After running for about 5 minutes we noticed a side path leading down toward the water. We decided to explore. Leaving the main trail, Dave and I headed down the steep path that eventually turned into wooden stairs. At the bottom we had a clear view of the beach below, even though we were still a good 100 feet above it. It was low tide, and since the Bay of Fundy is famous for its low tides, the water had receded behind a curtain of fog. We stood still, looking down on the endless beach rimmed with cliffs, our hearts still beating from our swift decent.
After snapping photos we headed back to the main trail and pressed on. It became apparent within the first few miles that this trail was woven into a miniature mountain range. Walking up a steep hill is understandable, but some of the down hills where so steep they also forced us to walk. It was a rollercoaster of a trail, threading its way through a pine forest with the foggy coast peeking through every so often.
We took one other jaunt off the main trail at about the 5k mark. This long series of wooden stairs brought us down to the ocean floor. It was a continuation of the beach we had spied earlier. To our surprise, we realized the beach was made up of millions of rounded rocks, not sand. We marveled over the unusual colors of the rocks, still wet from the blanket of ocean they had recently been under. We filled our pockets with rocks of all colors: dark blues, rosy pink, iridescent greens, grays with white stripes. Laughing about the added weight, we climbed the stairs back to the main trail.

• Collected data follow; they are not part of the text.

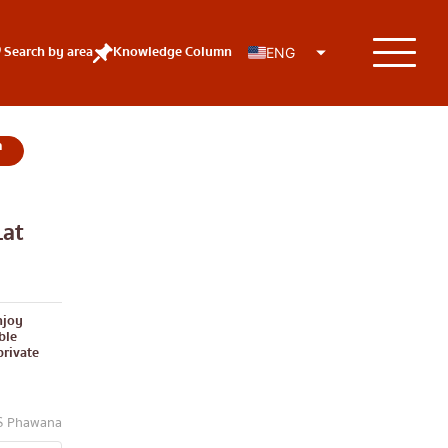
Search by area
Knowledge Column
ENG
at
KOLs
njoy
ble
private
TS Phawana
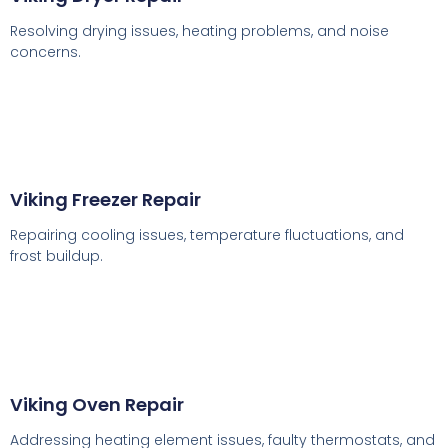
Resolving drying issues, heating problems, and noise
concerns.
Viking Freezer Repair
Repairing cooling issues, temperature fluctuations, and
frost buildup.
Viking Oven Repair
Addressing heating element issues, faulty thermostats, and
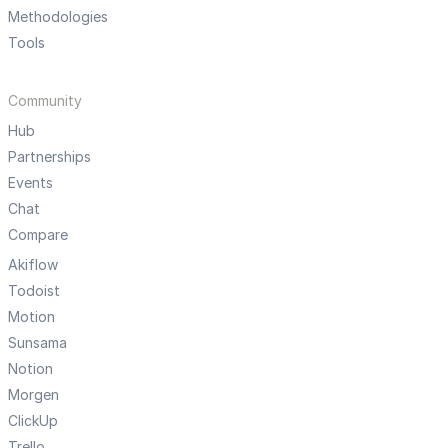
Methodologies
Tools
Community
Hub
Partnerships
Events
Chat
Compare
Akiflow
Todoist
Motion
Sunsama
Notion
Morgen
ClickUp
Trello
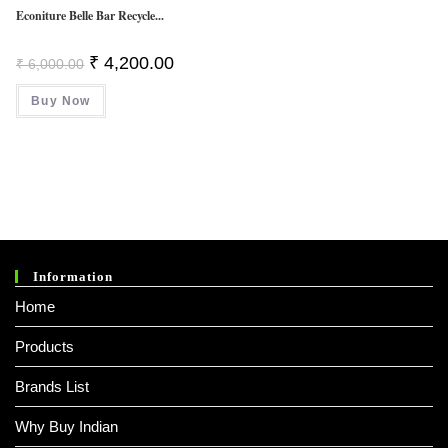
Econiture Belle Bar Recycle...
Original
Current
₹
4,200.00
₹
6,000.00
Price
Price
Was:
Is:
Buy Now
₹ 6,000.00.
₹ 4,200.00.
Information
Home
Products
Brands List
Why Buy Indian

We finally emerged from the woods at the end of the trail to see a visitor’s center. Fortunately, we’d had the foresight to carry cash, although we’d neglected to bring food or water. After snacking on candy bars and sports drinks, we set out to retrace our steps along the trail.
It was a memorable long run full of stops and starts. I used my hands to help me climb up a hill and lost count of the times my pace changed dramatically, from downhill speed to uphill speed. However, it was the type of adventure that makes me thankful to be a runner. And even though I was sore the next day, I saw things I would never have had the chance to see if I had taken the auto road.